News presenters often say "you may find the following report upsetting", but why do they seem to take such satisfaction in saying it?

Is it because presenters believe news isn't authentic unless it is upsetting? Could it be that they're not really warning us at all, but showing off and that their real message is: look at how upsetting this report is, it must be real news.

And isn't there also a problem for the audience if, after the warning is delivered, we don't get upset - or don't get upset enough? Does that make us bad people? The expectation is clearly that we should be shocked and unsettled the moment a presenter tells us to be, but most of us would rather rely on our emotions rather than Krishnan Guru-Murthy perched on the edge of a desk suggesting: "Here is the news, you will now starting crying."

Not that it's Krishnan Guru-Murthy's fault. When he delivered the usual warning ahead of Unreported World (Channel 4, Friday, 7.20pm) he was just doing what everyone else does. He was proud of his report on women's rights in Afghanistan … and quite right too. It was an excellent programme.
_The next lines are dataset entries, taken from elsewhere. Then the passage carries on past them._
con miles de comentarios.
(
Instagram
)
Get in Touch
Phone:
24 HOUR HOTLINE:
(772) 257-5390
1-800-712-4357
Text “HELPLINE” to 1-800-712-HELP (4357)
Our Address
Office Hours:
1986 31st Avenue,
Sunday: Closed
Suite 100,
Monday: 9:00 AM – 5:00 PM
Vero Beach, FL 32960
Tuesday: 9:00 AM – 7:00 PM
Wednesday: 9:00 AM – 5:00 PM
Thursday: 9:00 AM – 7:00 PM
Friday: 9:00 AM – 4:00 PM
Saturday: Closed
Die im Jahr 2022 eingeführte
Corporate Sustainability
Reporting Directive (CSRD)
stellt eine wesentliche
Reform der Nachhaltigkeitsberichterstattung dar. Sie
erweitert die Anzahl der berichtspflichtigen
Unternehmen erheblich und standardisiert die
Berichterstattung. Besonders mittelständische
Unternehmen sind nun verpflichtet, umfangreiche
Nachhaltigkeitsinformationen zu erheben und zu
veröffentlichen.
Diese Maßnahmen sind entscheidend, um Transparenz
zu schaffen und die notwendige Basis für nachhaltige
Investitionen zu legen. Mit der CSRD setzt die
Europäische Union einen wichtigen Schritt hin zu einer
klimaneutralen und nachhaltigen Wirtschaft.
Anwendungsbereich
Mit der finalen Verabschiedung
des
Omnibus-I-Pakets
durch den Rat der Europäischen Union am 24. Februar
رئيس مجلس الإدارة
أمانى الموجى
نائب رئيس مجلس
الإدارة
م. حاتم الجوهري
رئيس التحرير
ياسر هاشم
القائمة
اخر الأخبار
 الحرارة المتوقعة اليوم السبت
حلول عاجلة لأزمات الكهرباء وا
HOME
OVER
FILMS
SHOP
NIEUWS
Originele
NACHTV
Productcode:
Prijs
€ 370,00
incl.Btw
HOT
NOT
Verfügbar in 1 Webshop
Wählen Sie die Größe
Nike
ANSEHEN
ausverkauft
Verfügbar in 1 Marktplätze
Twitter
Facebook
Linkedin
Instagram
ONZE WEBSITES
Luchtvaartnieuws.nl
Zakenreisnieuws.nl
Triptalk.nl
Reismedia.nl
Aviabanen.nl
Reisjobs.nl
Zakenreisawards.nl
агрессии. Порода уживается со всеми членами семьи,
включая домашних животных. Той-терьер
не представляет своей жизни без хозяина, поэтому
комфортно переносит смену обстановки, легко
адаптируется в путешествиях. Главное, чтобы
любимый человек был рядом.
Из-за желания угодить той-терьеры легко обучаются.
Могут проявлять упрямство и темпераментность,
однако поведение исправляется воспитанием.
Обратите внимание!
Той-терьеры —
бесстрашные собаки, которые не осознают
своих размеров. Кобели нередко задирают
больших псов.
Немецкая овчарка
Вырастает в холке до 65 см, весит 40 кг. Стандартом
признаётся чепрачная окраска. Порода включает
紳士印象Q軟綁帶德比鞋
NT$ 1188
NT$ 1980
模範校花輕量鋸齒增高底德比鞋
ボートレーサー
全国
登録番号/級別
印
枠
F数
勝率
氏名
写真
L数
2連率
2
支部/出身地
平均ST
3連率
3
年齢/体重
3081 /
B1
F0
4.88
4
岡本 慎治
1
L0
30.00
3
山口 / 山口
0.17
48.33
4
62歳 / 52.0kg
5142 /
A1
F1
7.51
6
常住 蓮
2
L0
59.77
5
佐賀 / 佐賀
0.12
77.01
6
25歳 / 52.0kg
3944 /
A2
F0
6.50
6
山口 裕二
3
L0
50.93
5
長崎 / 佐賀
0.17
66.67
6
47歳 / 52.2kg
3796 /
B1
The report began with 22-year-old Zarghona who told Guru-Murthy what happened when she refused to marry the man her family had chosen for her. Zarghona's father took her to a deserted spot and began to stab her with a knife. She ran through the grim checklist: first, he stabbed her in the back, then in the stomach, then the side, and then, as she prayed, he slit her throat and covered her with a sheet.
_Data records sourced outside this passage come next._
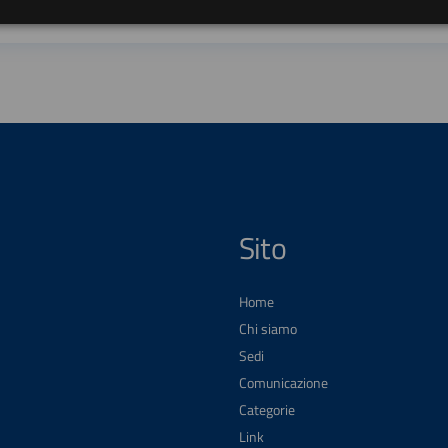
Sito
Home
Chi siamo
Sedi
Comunicazione
Categorie
Link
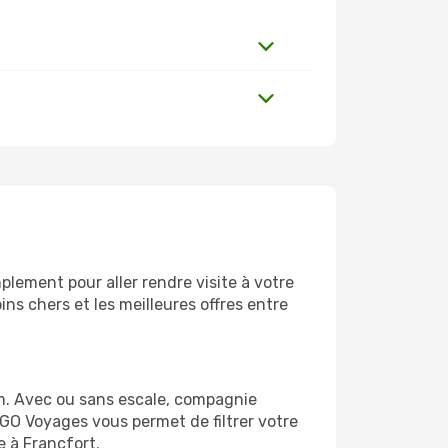
lement pour aller rendre visite à votre
ns chers et les meilleures offres entre
m. Avec ou sans escale, compagnie
 GO Voyages vous permet de filtrer votre
e à Francfort.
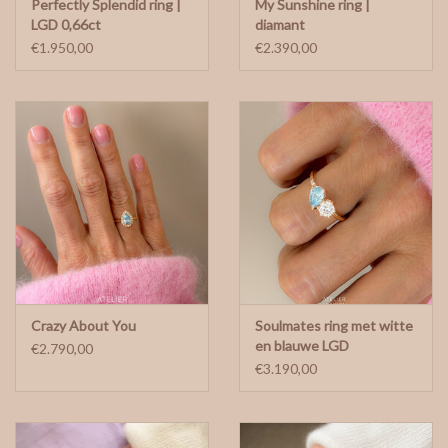
Perfectly Splendid ring |
My Sunshine ring |
LGD 0,66ct
diamant
€1.950,00
€2.390,00
Crazy About You
Soulmates ring met witte
en blauwe LGD
€2.790,00
€3.190,00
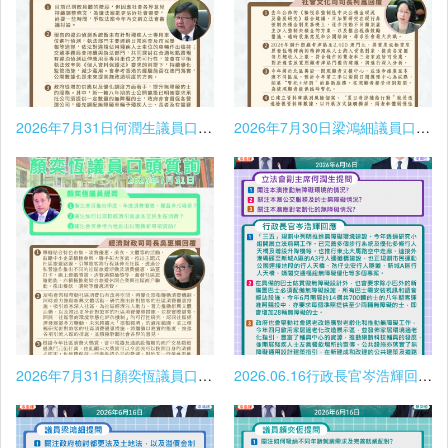
2026年7月31日何潤生議員口頭質詢
2026年7月30日梁鴻細議員口頭質詢
2026年7月31日顏奕恆議員口頭質詢
2026.06.16行政長官岑浩輝回應立法會副主席何潤生提問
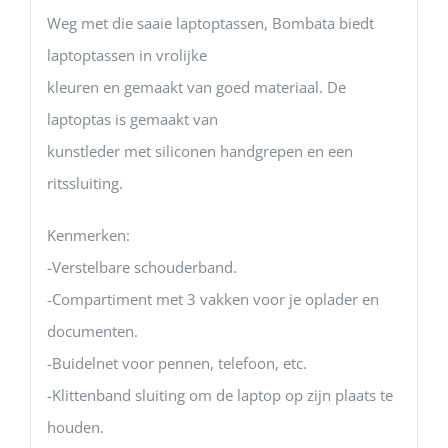
Weg met die saaie laptoptassen, Bombata biedt
laptoptassen in vrolijke
kleuren en gemaakt van goed materiaal. De
laptoptas is gemaakt van
kunstleder met siliconen handgrepen en een
ritssluiting.
Kenmerken:
-Verstelbare schouderband.
-Compartiment met 3 vakken voor je oplader en
documenten.
-Buidelnet voor pennen, telefoon, etc.
-Klittenband sluiting om de laptop op zijn plaats te
houden.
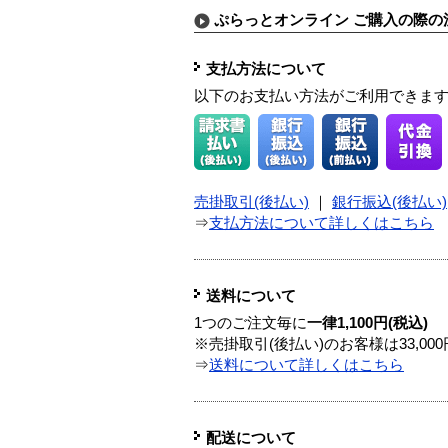
ぷらっとオンライン ご購入の際の
支払方法について
以下のお支払い方法がご利用できま
売掛取引(後払い)
｜
銀行振込(後払い)
⇒
支払方法について詳しくはこちら
送料について
1つのご注文毎に
一律1,100円(税込)
※売掛取引(後払い)のお客様は33,0
⇒
送料について詳しくはこちら
配送について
Astonishingly, Zarghona survived and now wants to show what is happening in the name of family honour. "They said I had dishonoured them," she said, "but I am a woman with dignity, self-respect and honour. I never wish for another Afghan woman to go through this."
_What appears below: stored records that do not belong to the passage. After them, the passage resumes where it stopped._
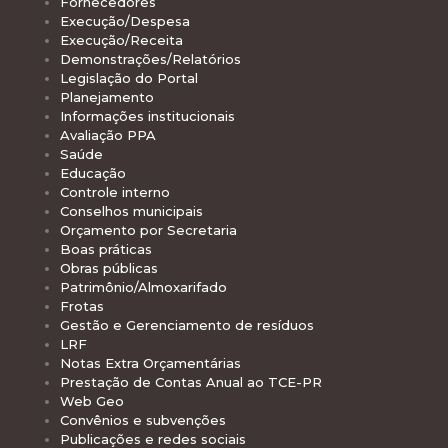
Fornecedores
Execução/Despesa
Execução/Receita
Demonstrações/Relatórios
Legislação do Portal
Planejamento
Informações institucionais
Avaliação PPA
Saúde
Educação
Controle interno
Conselhos municipais
Orçamento por Secretaria
Boas práticas
Obras públicas
Patrimônio/Almoxarifado
Frotas
Gestão e Gerenciamento de resíduos
LRF
Notas Extra Orçamentárias
Prestação de Contas Anual ao TCE-PR
Web Geo
Convênios e subvenções
Publicações e redes sociais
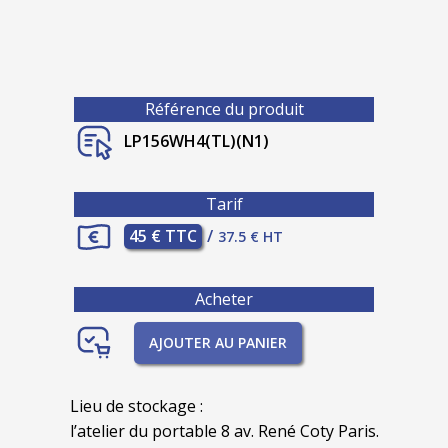
Référence du produit
LP156WH4(TL)(N1)
Tarif
45 € TTC
/
37.5 € HT
Acheter
AJOUTER AU PANIER
Lieu de stockage :
l’atelier du portable 8 av. René Coty Paris.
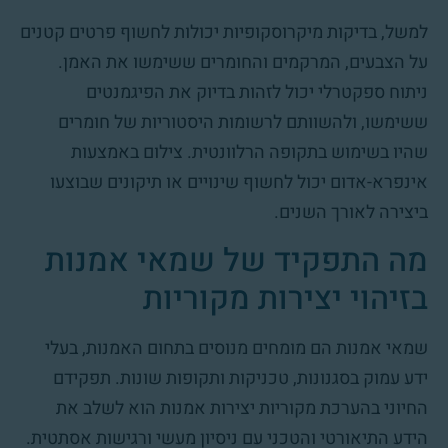
למשל, בדיקות מיקרוסקופיות יכולות לחשוף פרטים קטנים
על הצבעים, המרקמים והחומרים ששימשו את האמן.
ניתוח ספקטרלי יכול לזהות בדיוק את הפיגמנטים
ששימשו, ולהשוותם לרשומות היסטוריות של חומרים
שהיו בשימוש בתקופה הרלוונטית. צילום באמצעות
אינפרא-אדום יכול לחשוף שינויים או תיקונים שבוצעו
ביצירה לאורך השנים.
מה התפקיד של שמאי אמנות
בזיהוי יצירות מקוריות
שמאי אמנות הם מומחים מנוסים בתחום האמנות, בעלי
ידע עמוק בסגנונות, טכניקות ותקופות שונות. תפקידם
החיוני בהערכת מקוריות יצירות אמנות הוא לשלב את
הידע התיאורטי והטכני עם ניסיון מעשי ורגישות אסתטית.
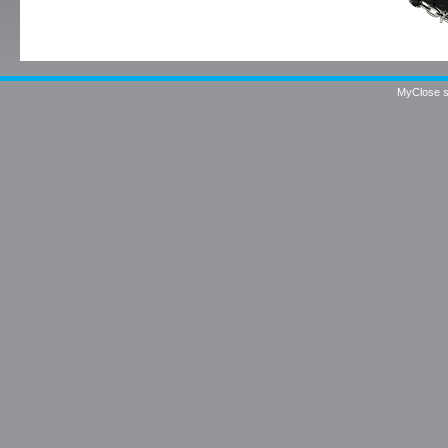
MyClose sr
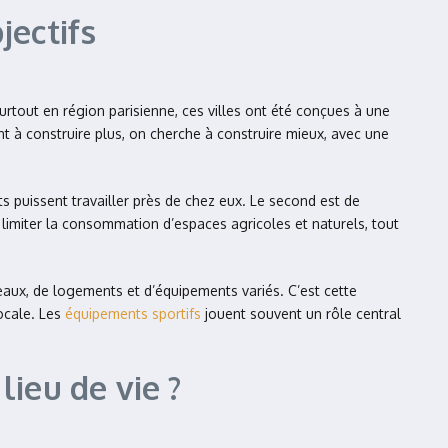
jectifs
urtout en région parisienne, ces villes ont été conçues à une
nt à construire plus, on cherche à construire mieux, avec une
nts puissent travailler près de chez eux. Le second est de
e limiter la consommation d’espaces agricoles et naturels, tout
eaux, de logements et d’équipements variés. C’est cette
locale. Les
équipements sportifs
jouent souvent un rôle central
ieu de vie ?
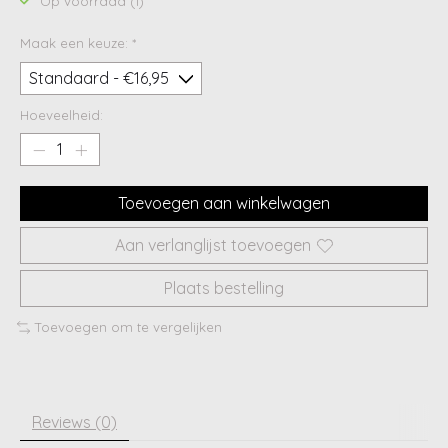
Op voorraad (1)
Maak een keuze:
*
Hoeveelheid:
Toevoegen aan winkelwagen
Aan verlanglijst toevoegen
Plaats bestelling
Toevoegen om te vergelijken
Reviews (0)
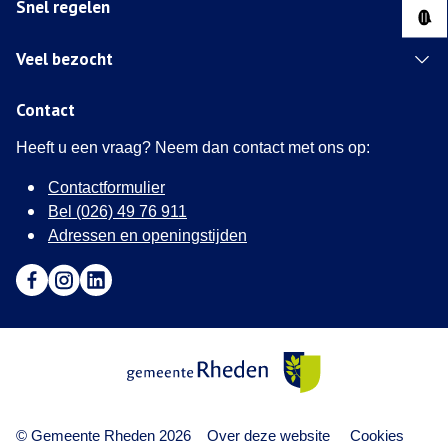
Snel regelen
Veel bezocht
Contact
Heeft u een vraag? Neem dan contact met ons op:
Contactformulier
Bel (026) 49 76 911
Adressen en openingstijden
Ga naar Facebook (Deze link opent in een nieuw tabblad)
Ga naar Instagram (Deze link opent in een nieuw tabblad
Ga naar LinkedIn (Deze link opent in een nieuw tab
Gemeente Rheden
© Gemeente Rheden 2026
Over deze website
Cookies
The point of Guru-Murthy's report was that other women absolutely will go through this and that women's rights in Afghanistan are at risk of going into reverse. Four years ago, there was hope women could begin to defy the old Taliban strictures and take jobs and go to college. There was also some progress on domestic violence, with President Karzai passing a decree that beating women was wrong.

The problem now is that the religious conservatives want those advances reversed. They see women's shelters as immoral dens run by foreigners. They want women back in their family homes, said Guru-Murthy, living with the men who attacked them in the first place.

Which meant that there were two warnings in Guru-Murthy's programme - one telling us we might get upset, and another, much more serious one. Women's rights, said Guru-Murthy, were supposed to be the great legacy of the war, but as international forces pull out and the country tries to find a settlement with the Taliban, the religious hardliners are back in play.